The task: Beginning with the line that mentions "rdzewienia tych elementów.", reproduce every line through the last line of the entries, exactly, and only those.

Data in this exercise:

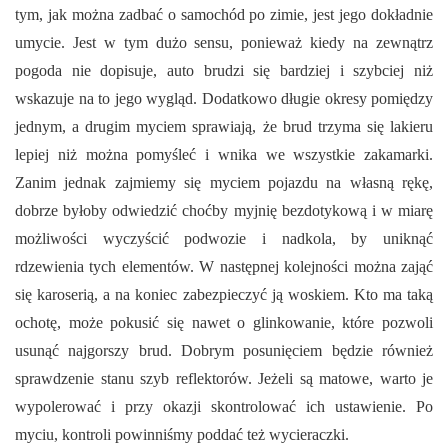
tym, jak można zadbać o samochód po zimie, jest jego dokładnie
umycie. Jest w tym dużo sensu, ponieważ kiedy na zewnątrz
pogoda nie dopisuje, auto brudzi się bardziej i szybciej niż
wskazuje na to jego wygląd. Dodatkowo długie okresy pomiędzy
jednym, a drugim myciem sprawiają, że brud trzyma się lakieru
lepiej niż można pomyśleć i wnika we wszystkie zakamarki.
Zanim jednak zajmiemy się myciem pojazdu na własną rękę,
dobrze byłoby odwiedzić choćby myjnię bezdotykową i w miarę
możliwości wyczyścić podwozie i nadkola, by uniknąć
rdzewienia tych elementów. W następnej kolejności można zająć
się karoserią, a na koniec zabezpieczyć ją woskiem. Kto ma taką
ochotę, może pokusić się nawet o glinkowanie, które pozwoli
usunąć najgorszy brud. Dobrym posunięciem będzie również
sprawdzenie stanu szyb reflektorów. Jeżeli są matowe, warto je
wypolerować i przy okazji skontrolować ich ustawienie. Po
myciu, kontroli powinniśmy poddać też wycieraczki.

Exercise result:
rdzewienia tych elementów. W następnej kolejności można zająć
się karoserią, a na koniec zabezpieczyć ją woskiem. Kto ma taką
ochotę, może pokusić się nawet o glinkowanie, które pozwoli
usunąć najgorszy brud. Dobrym posunięciem będzie również
sprawdzenie stanu szyb reflektorów. Jeżeli są matowe, warto je
wypolerować i przy okazji skontrolować ich ustawienie. Po
myciu, kontroli powinniśmy poddać też wycieraczki.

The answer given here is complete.